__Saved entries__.
------
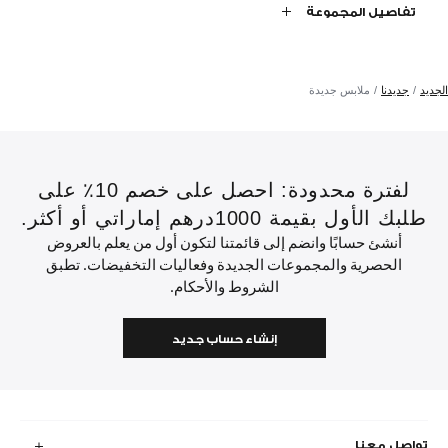
تفاصيل المجموعة
الجديد
جديدنا
ملابس جديدة
لفترة محدودة: احصل على خصم 10٪ على
طلبك الأول بقيمة 1000درهم إماراتي أو أكثر.
أنشئ حسابًا وانضم إلى قائمتنا لتكون أول من يعلم بالعروض
الحصرية والمجموعات الجديدة وفعاليات التخفيضات. تطبق
الشروط والأحكام.
إنشاء حساب جديد
تواصل معنا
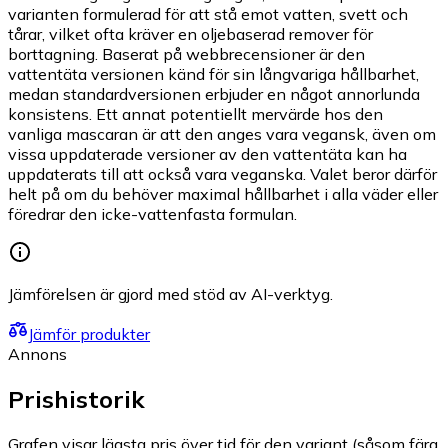
varianten formulerad för att stå emot vatten, svett och
tårar, vilket ofta kräver en oljebaserad remover för
borttagning. Baserat på webbrecensioner är den
vattentäta versionen känd för sin långvariga hållbarhet,
medan standardversionen erbjuder en något annorlunda
konsistens. Ett annat potentiellt mervärde hos den
vanliga mascaran är att den anges vara vegansk, även om
vissa uppdaterade versioner av den vattentäta kan ha
uppdaterats till att också vara veganska. Valet beror därför
helt på om du behöver maximal hållbarhet i alla väder eller
föredrar den icke-vattenfasta formulan.
Jämförelsen är gjord med stöd av AI-verktyg.
Jämför produkter
Annons
Prishistorik
Grafen visar lägsta pris över tid för den variant (såsom färg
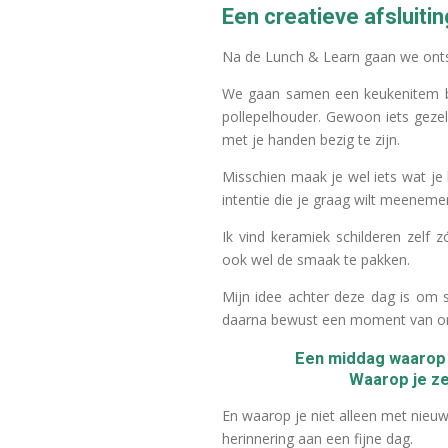
Een creatieve afsluiti
Na de Lunch & Learn gaan we ont
We gaan samen een keukenitem bes
pollepelhouder. Gewoon iets gezel
met je handen bezig te zijn.
Misschien maak je wel iets wat je 
intentie die je graag wilt meenemen 
Ik vind keramiek schilderen zelf zó
ook wel de smaak te pakken.
Mijn idee achter deze dag is om s
daarna bewust een moment van on
Een middag waarop 
Waarop je z
En waarop je niet alleen met nieu
herinnering aan een fijne dag.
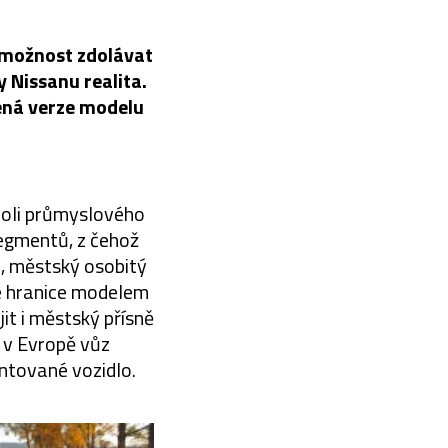
 možnost zdolávat
 Nissanu realita.
ená verze modelu
poli průmyslového
segmentů, z čehož
, městský osobitý
né hranice modelem
it i městský přísně
 v Evropě vůz
entované vozidlo.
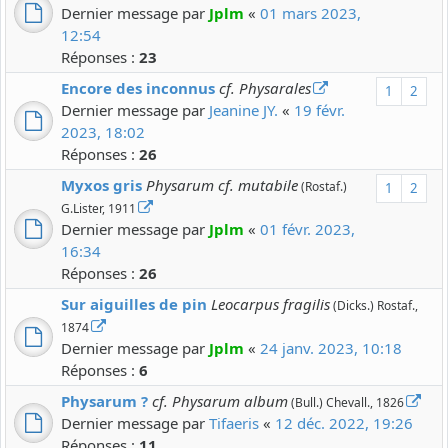
Dernier message par
Jplm
«
01 mars 2023,
12:54
Réponses :
23
Encore des inconnus
cf. Physarales
1
2
Dernier message par
Jeanine JY.
«
19 févr.
2023, 18:02
Réponses :
26
Myxos gris
Physarum cf. mutabile
(Rostaf.)
1
2
G.Lister, 1911
Dernier message par
Jplm
«
01 févr. 2023,
16:34
Réponses :
26
Sur aiguilles de pin
Leocarpus fragilis
(Dicks.) Rostaf.,
1874
Dernier message par
Jplm
«
24 janv. 2023, 10:18
Réponses :
6
Physarum ?
cf. Physarum album
(Bull.) Chevall., 1826
Dernier message par
Tifaeris
«
12 déc. 2022, 19:26
Réponses :
11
------
__What you should do__. Where the string "městský" occurs in the data, return the whole line.

__Exercise solution__.
, městský osobitý
it i městský přísně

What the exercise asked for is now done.